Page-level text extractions
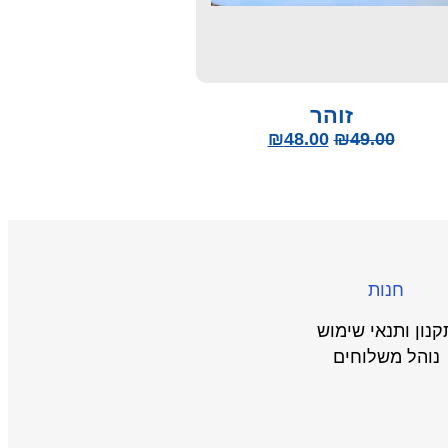
זוהר
₪
48.00
₪
49.00
חנות
קנון ותנאי שימוש
נוהל משלוחים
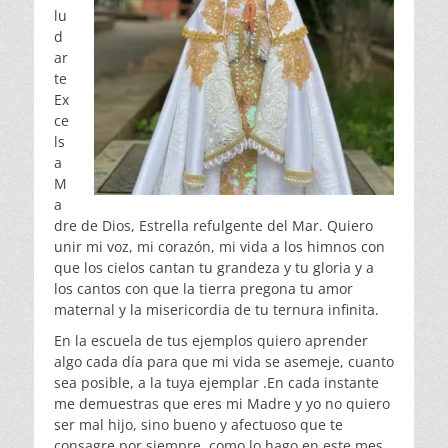
lu
d
ar
te
Ex
ce
ls
a
M
a
dre de Dios, Estrella refulgente del Mar. Quiero
unir mi voz, mi corazón, mi vida a los himnos con
que los cielos cantan tu grandeza y tu gloria y a
los cantos con que la tierra pregona tu amor
maternal y la misericordia de tu ternura infinita.
En la escuela de tus ejemplos quiero aprender
algo cada día para que mi vida se asemeje, cuanto
sea posible, a la tuya ejemplar .En cada instante
me demuestras que eres mi Madre y yo no quiero
ser mal hijo, sino bueno y afectuoso que te
consagre por siempre, como lo hago en este mes,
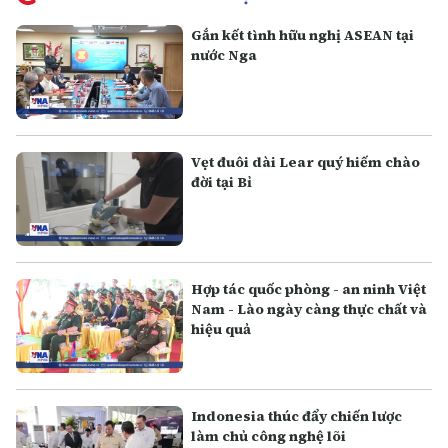
Gắn kết tình hữu nghị ASEAN tại
nước Nga
Vẹt đuôi dài Lear quý hiếm chào
đời tại Bỉ
Hợp tác quốc phòng - an ninh Việt
Nam - Lào ngày càng thực chất và
hiệu quả
Indonesia thúc đẩy chiến lược
làm chủ công nghệ lõi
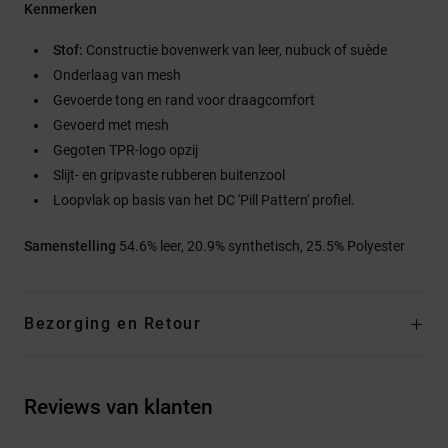
Kenmerken
Stof:
Constructie bovenwerk van leer, nubuck of suède
Onderlaag van mesh
Gevoerde tong en rand voor draagcomfort
Gevoerd met mesh
Gegoten TPR-logo opzij
Slijt- en gripvaste rubberen buitenzool
Loopvlak op basis van het DC 'Pill Pattern' profiel.
Samenstelling
54.6% leer, 20.9% synthetisch, 25.5% Polyester
Bezorging en Retour
Reviews van klanten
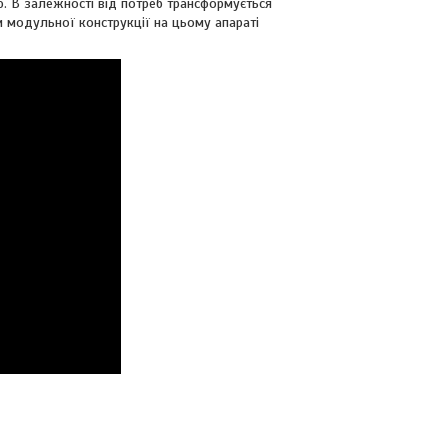
 В залежності від потреб трансформується
 модульної конструкції на цьому апараті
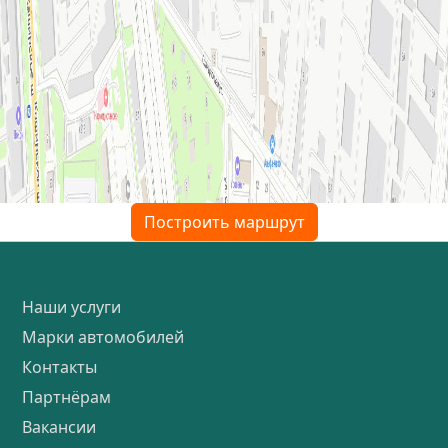
Построить маршрут
Наши услуги
Марки автомобилей
Контакты
Партнёрам
Вакансии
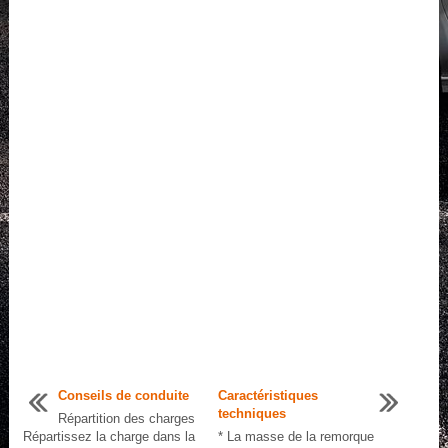
Conseils de conduite
Caractéristiques
techniques
Répartition des charges
Répartissez la charge dans la
* La masse de la remorque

Task to complete —
Leaving the pictures out, give again word for word each line from the one holding "Gegoten TPR-logo opzij" through the end of the records.

Solution to this task —
Gegoten TPR-logo opzij
Slijt- en gripvaste rubberen buitenzool
Loopvlak op basis van het DC 'Pill Pattern' profiel.
Samenstelling
54.6% leer, 20.9% synthetisch, 25.5% Polyester
Bezorging en Retour
Reviews van klanten
 В залежності від потреб трансформується
 модульної конструкції на цьому апараті
Построить маршрут
Наши услуги
Марки автомобилей
Контакты
Партнёрам
Вакансии
Conseils de conduite
Caractéristiques
techniques
Répartition des charges
Répartissez la charge dans la
* La masse de la remorque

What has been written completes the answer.